BLGBTQJAA experts will develop a nuanced understanding of Black LGBTQ Justice impacted individuals to produce intersectional multidisciplinary court-ready enhanced reports which will provide judges with evidence-based, trauma informed, and community validated context to support fair, proportionate outcomes. Essentially, Black LGBTQ-affirming enhanced justice impact reports address some of the gaps in analysis from lawyers on how they frame arguments as they relate to Black LGBTQ multiple discriminations and pan-Blackness to move beyond representation. Employing a Black LGBTQ Justice Affirming Intersectionality analysis (BLGBTQJAI) should be contextualized as seeking not to replace a focus on Black heterosexual and cisgender people’s experiences within the criminal justice system but to expand extant understandings of injustice by identifying the multiple and compounding marginalizations experienced by justice-impacted Black LGBTQ gender-nonconforming, gender-expansive, and nonbinary people.
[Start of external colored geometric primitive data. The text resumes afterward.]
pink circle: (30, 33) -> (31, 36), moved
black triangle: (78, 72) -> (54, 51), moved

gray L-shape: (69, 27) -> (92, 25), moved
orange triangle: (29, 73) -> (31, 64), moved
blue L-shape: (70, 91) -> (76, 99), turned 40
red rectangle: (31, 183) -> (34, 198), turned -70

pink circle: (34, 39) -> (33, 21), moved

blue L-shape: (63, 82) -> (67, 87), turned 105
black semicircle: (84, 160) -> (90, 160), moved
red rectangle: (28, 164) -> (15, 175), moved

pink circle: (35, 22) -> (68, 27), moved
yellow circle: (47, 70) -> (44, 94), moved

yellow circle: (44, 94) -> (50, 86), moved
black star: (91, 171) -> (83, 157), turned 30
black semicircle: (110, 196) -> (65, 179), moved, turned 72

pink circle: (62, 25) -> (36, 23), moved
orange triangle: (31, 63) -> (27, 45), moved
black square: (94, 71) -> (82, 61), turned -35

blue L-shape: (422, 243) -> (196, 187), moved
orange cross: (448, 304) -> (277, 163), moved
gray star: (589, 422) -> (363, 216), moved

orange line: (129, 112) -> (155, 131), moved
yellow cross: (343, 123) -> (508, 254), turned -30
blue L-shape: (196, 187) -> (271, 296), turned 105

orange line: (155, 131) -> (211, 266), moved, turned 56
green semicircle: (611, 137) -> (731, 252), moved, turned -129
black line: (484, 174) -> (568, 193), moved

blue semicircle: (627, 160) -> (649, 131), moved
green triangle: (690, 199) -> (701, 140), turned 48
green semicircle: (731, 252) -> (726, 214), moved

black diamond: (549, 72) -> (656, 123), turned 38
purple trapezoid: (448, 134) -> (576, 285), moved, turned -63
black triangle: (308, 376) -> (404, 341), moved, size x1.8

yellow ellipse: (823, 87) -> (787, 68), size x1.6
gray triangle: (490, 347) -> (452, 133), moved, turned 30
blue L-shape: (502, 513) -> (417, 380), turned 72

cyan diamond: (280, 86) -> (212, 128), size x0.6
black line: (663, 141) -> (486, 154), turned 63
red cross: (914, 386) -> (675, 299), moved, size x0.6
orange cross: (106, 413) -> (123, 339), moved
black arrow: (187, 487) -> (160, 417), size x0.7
BLGBTQJAA Course Materials & Outline

Detailed course materials and the complete outline will be shared directly with approved registrants on the first day of the program.

Minimum Baseline Qualifications for BLGBTQJAA

  • Advanced degree in criminology, social work, psychology, psychiatry, counselling, social and health sciences, law, a related field, or equivalent community based/professional experience with specialized training in critical race theory, intersectionality, and an understanding of how anti-Black racism manifests within the criminal justice system, alongside anti-racism and LGBTQ affirming practice.
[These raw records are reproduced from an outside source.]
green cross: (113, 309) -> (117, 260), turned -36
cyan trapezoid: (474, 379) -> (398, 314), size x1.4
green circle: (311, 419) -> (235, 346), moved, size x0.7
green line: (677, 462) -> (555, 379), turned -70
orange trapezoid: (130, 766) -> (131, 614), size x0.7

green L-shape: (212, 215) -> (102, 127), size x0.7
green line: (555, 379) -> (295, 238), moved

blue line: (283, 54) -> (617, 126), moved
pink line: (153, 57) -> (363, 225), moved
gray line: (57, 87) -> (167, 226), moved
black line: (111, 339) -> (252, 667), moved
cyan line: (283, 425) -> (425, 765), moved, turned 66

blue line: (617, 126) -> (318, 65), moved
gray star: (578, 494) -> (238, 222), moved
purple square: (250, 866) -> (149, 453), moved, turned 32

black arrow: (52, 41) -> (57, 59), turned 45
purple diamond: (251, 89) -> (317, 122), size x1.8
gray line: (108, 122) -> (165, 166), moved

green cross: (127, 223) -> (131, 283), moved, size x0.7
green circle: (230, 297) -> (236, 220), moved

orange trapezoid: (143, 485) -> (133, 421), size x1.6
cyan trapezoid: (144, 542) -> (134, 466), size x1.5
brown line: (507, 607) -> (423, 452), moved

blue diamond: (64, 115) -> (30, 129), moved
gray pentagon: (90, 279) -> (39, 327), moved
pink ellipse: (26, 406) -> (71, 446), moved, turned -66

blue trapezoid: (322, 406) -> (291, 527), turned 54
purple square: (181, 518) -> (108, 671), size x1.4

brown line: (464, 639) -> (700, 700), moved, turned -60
  • Demonstrated expertise working with Black communities and LGBTQ+ communities in Canada.
  • Familiarity with enhanced pre-sentence reports, IRCAs, Gladue principles, Charter protections, and sentencing jurisprudence.
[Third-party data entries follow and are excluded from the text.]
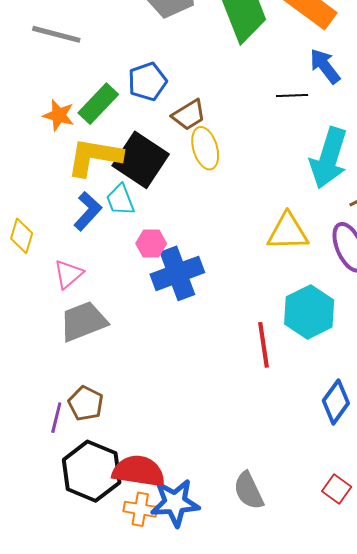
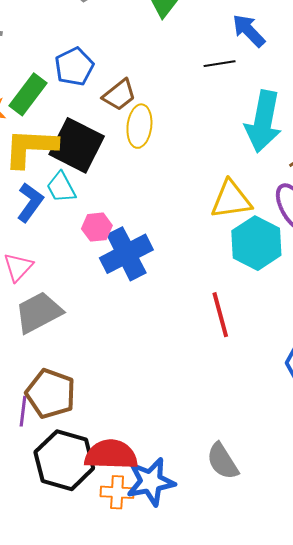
yellow ellipse: (205, 148) -> (139, 126), turned 30
cyan hexagon: (309, 312) -> (256, 243), moved
brown pentagon: (86, 403) -> (51, 394), size x1.4

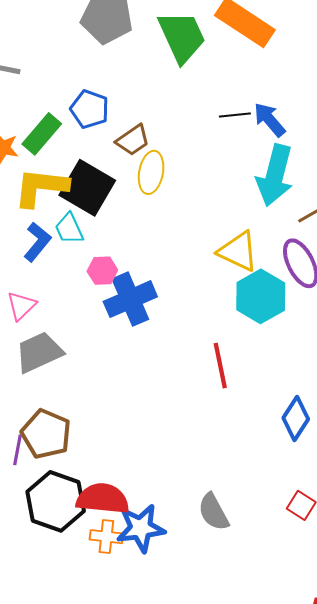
blue arrow: (249, 31) -> (269, 120), moved
blue pentagon: (74, 67) -> (90, 109), turned -30
yellow triangle: (231, 200) -> (238, 251), turned 30

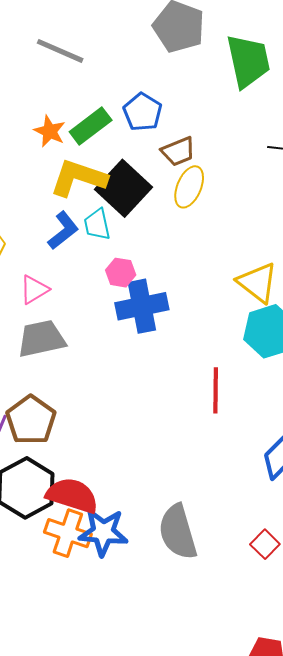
gray semicircle: (213, 512) -> (178, 532), size x1.4
orange cross: (106, 537) -> (68, 533), size x1.4

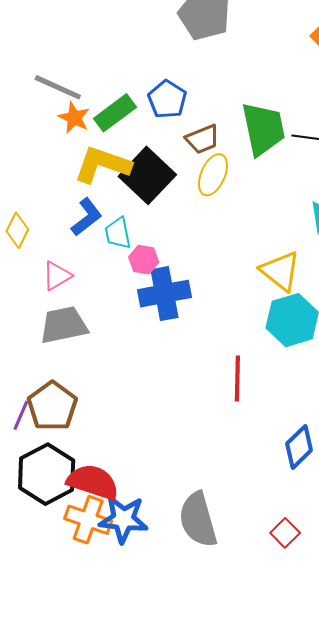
gray line: (60, 51) -> (58, 87), moved
green trapezoid: (248, 61) -> (263, 129), moved
cyan trapezoid: (97, 224) -> (118, 233), moved

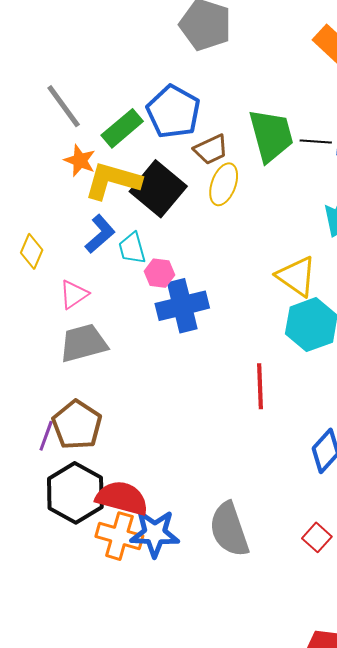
gray line: (58, 87) -> (64, 106), turned 33
blue pentagon: (167, 99) -> (173, 112), size x1.4
orange star: (74, 118) -> (80, 160), moved

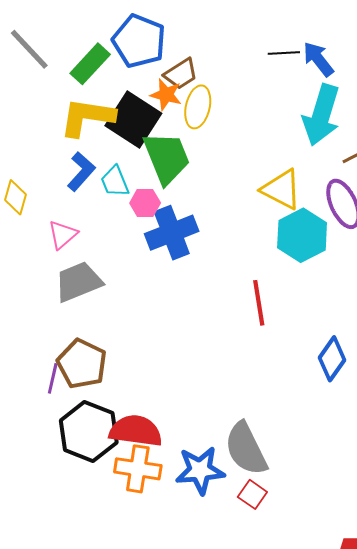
green trapezoid: (271, 135) -> (167, 158), moved
orange star: (80, 160) -> (166, 95), moved
blue star: (155, 533) -> (200, 470), moved
red square: (317, 537) -> (252, 494), moved

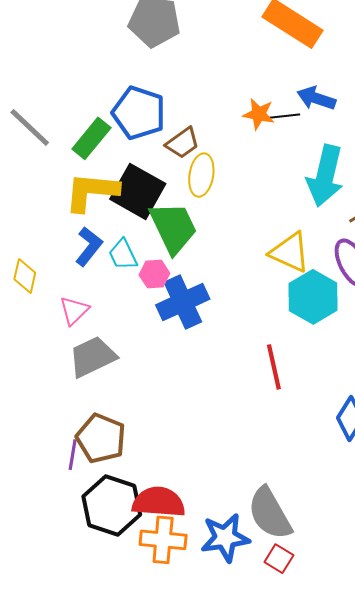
blue arrow: (318, 59) -> (316, 98), moved, turned -30
orange star: (166, 95) -> (259, 114), moved

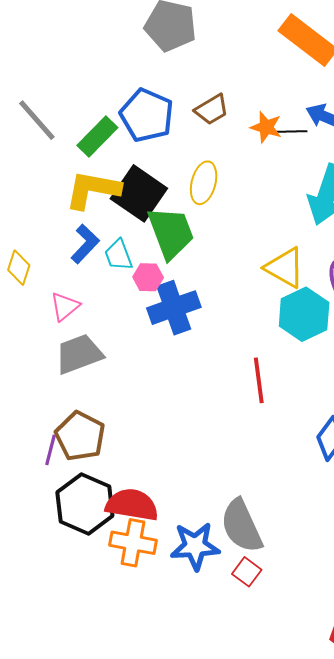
brown trapezoid: (183, 143) -> (212, 110), moved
  • Training or knowledge in trauma-informed interviewing, risk-need-responsivity (RNR), and culturally responsive assessment.
  • Ability to critically interpret, articulate, and amplify the sociocultural and political realities of Black LGBTQ justice-impacted people’s lives, drawing on Black critical race, queer, and trans theories, criminal justice empirical research on Black communities (academic, community, and governmental), and professional expertise in the co-creation of enhanced intersectional pre-sentence reports.